TASK ->
Please restate, exactly, only the lines from the beginning of the listing below through the line containing "2010 (339, 2426)", with the pictures left out.

==============================

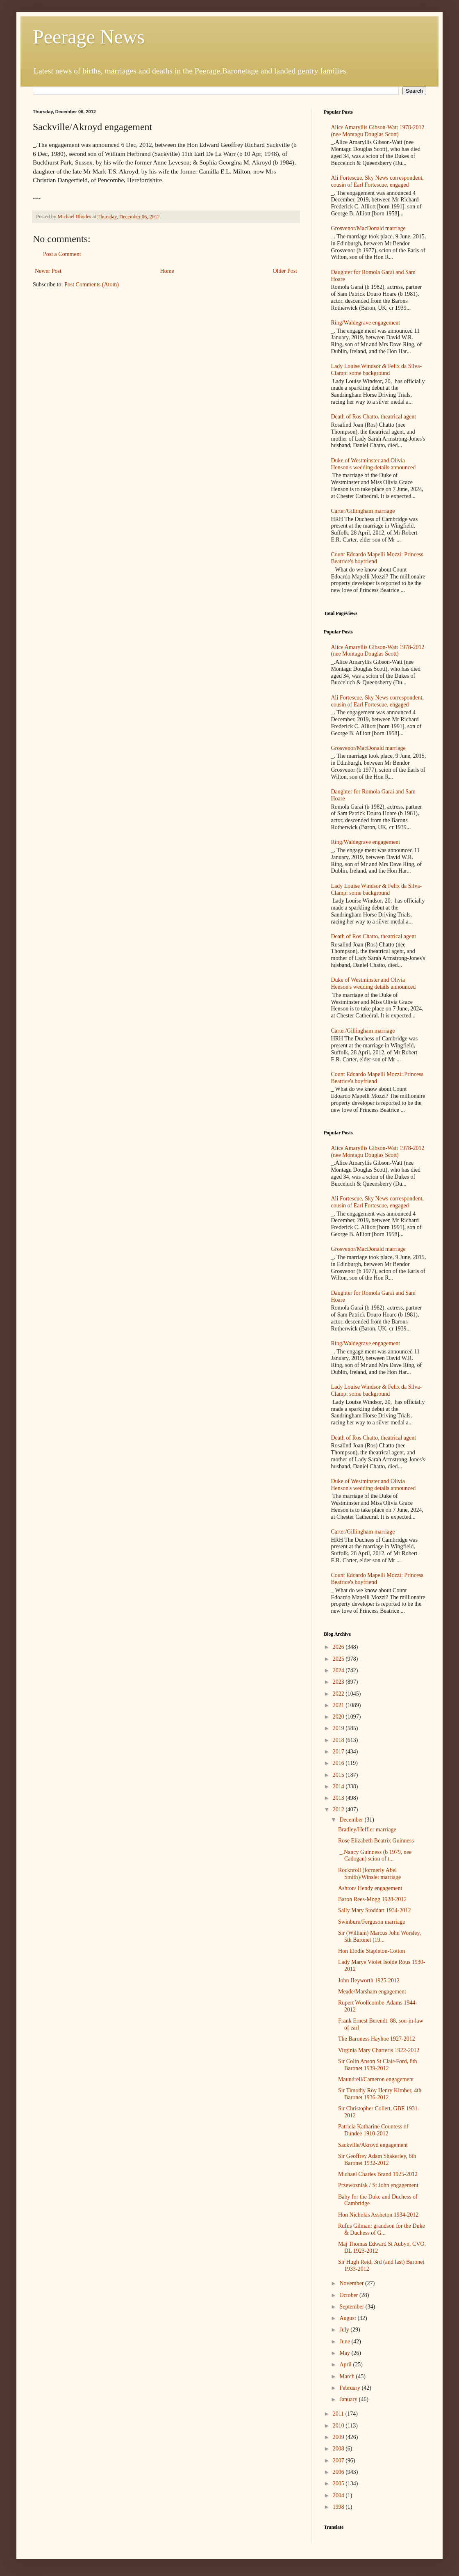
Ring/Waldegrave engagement (365, 323)
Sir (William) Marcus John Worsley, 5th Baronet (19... (379, 1936)
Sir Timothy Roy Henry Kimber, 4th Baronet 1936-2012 (379, 2094)
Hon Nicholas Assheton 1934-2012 (378, 2215)
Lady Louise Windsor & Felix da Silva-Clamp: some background (376, 369)
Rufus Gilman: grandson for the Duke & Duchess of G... (381, 2229)
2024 (339, 1670)
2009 (339, 2437)
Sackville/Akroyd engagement (373, 2145)
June (345, 2341)
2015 (339, 1775)
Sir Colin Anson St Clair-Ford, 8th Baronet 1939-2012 (377, 2064)
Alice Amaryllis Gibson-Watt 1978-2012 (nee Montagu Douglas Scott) (378, 130)
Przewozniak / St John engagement (378, 2185)
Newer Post (48, 271)
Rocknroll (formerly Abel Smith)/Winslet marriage (369, 1873)
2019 (339, 1728)
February (350, 2388)
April (346, 2364)
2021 (339, 1705)
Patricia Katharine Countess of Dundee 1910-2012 (373, 2130)
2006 (339, 2472)
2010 (339, 2426)
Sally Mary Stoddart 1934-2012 (374, 1910)
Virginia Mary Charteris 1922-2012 (378, 2050)
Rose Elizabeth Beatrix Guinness (376, 1841)
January (349, 2399)
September (352, 2307)
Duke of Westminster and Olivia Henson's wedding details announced (373, 464)
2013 (339, 1798)
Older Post (285, 271)
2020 (339, 1717)
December (351, 1820)
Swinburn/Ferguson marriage (371, 1922)
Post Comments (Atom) (91, 284)
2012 (339, 1809)
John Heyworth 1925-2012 (369, 1980)
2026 (339, 1647)
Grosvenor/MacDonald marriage (368, 228)
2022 (339, 1694)
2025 (339, 1659)
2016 (339, 1763)
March (347, 2376)
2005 (339, 2483)
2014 (339, 1786)
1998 (339, 2507)
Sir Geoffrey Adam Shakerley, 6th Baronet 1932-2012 (377, 2159)
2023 (339, 1682)
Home (167, 271)
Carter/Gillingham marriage (363, 511)
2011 (339, 2414)
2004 (339, 2495)
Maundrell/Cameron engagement (376, 2079)
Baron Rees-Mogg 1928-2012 (372, 1899)
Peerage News (89, 37)
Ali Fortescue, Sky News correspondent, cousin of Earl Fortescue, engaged (377, 181)
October (349, 2295)
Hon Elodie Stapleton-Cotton (371, 1951)
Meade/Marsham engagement (372, 1992)
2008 (339, 2449)
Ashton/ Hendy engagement (370, 1888)
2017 (339, 1752)
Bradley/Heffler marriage (367, 1829)
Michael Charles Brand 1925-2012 (378, 2174)
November (352, 2283)
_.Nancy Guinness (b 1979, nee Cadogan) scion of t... (374, 1855)
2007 (339, 2460)
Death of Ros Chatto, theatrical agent (373, 417)
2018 (339, 1740)
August (348, 2318)
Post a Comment (62, 254)
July (344, 2330)
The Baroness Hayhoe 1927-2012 (376, 2039)
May (345, 2353)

==============================

SOLUTION TO THIS TASK ->
Ring/Waldegrave engagement (365, 323)
Sir (William) Marcus John Worsley, 5th Baronet (19... (379, 1936)
Sir Timothy Roy Henry Kimber, 4th Baronet 1936-2012 (379, 2094)
Hon Nicholas Assheton 1934-2012 (378, 2215)
Lady Louise Windsor & Felix da Silva-Clamp: some background (376, 369)
Rufus Gilman: grandson for the Duke & Duchess of G... (381, 2229)
2024 (339, 1670)
2009 (339, 2437)
Sackville/Akroyd engagement (373, 2145)
June (345, 2341)
2015 (339, 1775)
Sir Colin Anson St Clair-Ford, 8th Baronet 1939-2012 (377, 2064)
Alice Amaryllis Gibson-Watt 1978-2012 (nee Montagu Douglas Scott) (378, 130)
Przewozniak / St John engagement (378, 2185)
Newer Post (48, 271)
Rocknroll (formerly Abel Smith)/Winslet marriage (369, 1873)
2019 (339, 1728)
February (350, 2388)
April (346, 2364)
2021 (339, 1705)
Patricia Katharine Countess of Dundee 1910-2012 (373, 2130)
2006 (339, 2472)
2010 (339, 2426)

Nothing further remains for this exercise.